Coming to KALIFORNIA
- Yilen Pan
- riverside ca
- CHINA, 08-22-1998
- 21
My father was a peasant during the Chinese Cultural Revolution. Now he works in his own company in San Francisco, owns a home, a family, and a host of cars that are rather easy on the eye. A peasant from China made good. That is my fathers story.
To be honest, most successful Chinese-american families start out like mine. The Cultural Revolution was a time of incredible instability, an all out civil war with no clear sides, winners, or morals. Many immigrants like my father, only found solace after the revolution. Schools re-opened, forced farming and commune living disbanded, the fever of the cult of Mao melted away, and modern education and modern living were the watch words of the Deng Xiaoping Era. My father, like many others, fought their way for their education. He ended up in a decent medical school, deep in the heartland of his own province.

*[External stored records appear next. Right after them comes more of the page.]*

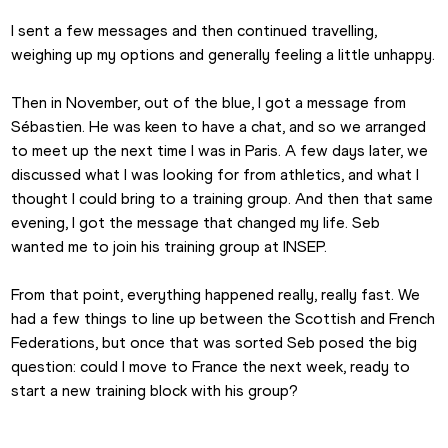
Emma Canning
I sent a few messages and then continued travelling, 
weighing up my options and generally feeling a little unhappy.
Then in November, out of the blue, I got a message from 
Sébastien. He was keen to have a chat, and so we arranged 
to meet up the next time I was in Paris. A few days later, we 
discussed what I was looking for from athletics, and what I 
thought I could bring to a training group. And then that same 
evening, I got the message that changed my life. Seb 
wanted me to join his training group at INSEP.
From that point, everything happened really, really fast. We 
had a few things to line up between the Scottish and French 
Federations, but once that was sorted Seb posed the big 
question: could I move to France the next week, ready to 
start a new training block with his group?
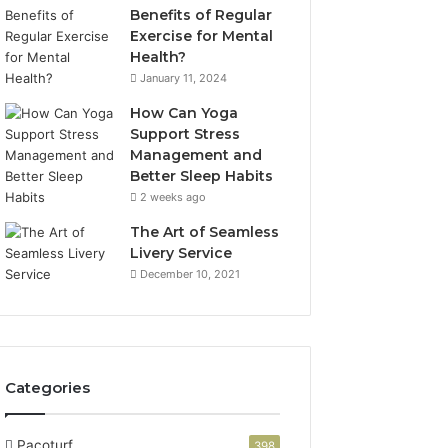
Benefits of Regular
Exercise for Mental
Health?
January 11, 2024
How Can Yoga
Support Stress
Management and
Better Sleep Habits
2 weeks ago
The Art of Seamless
Livery Service
December 10, 2021
Categories
Pacoturf
398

I forgot to mention in the hubbub of the Mao Cult, my grandfather was sent to prison camp. He contracted TB, but would make a full recovery and live a resoundingly resilient life.
Coming to California had its detours. For one, we ended up in England, where I was born and where my sister was born. My father was one of the lucky ones, a student deemed worthy of Mao’s China first Education abroad program, the student exchange program of the 80’s. He got his English citizenship after 14 years and moved to New York where he went to teach at a prominent medical school.
So now he coasts. After building much speed and momentum, he decided to ride out the last few years, starting his own company in 2003, and passing the inertia of his success to myself and my sister. A peasant made good and became a CEO of a Bio tech company.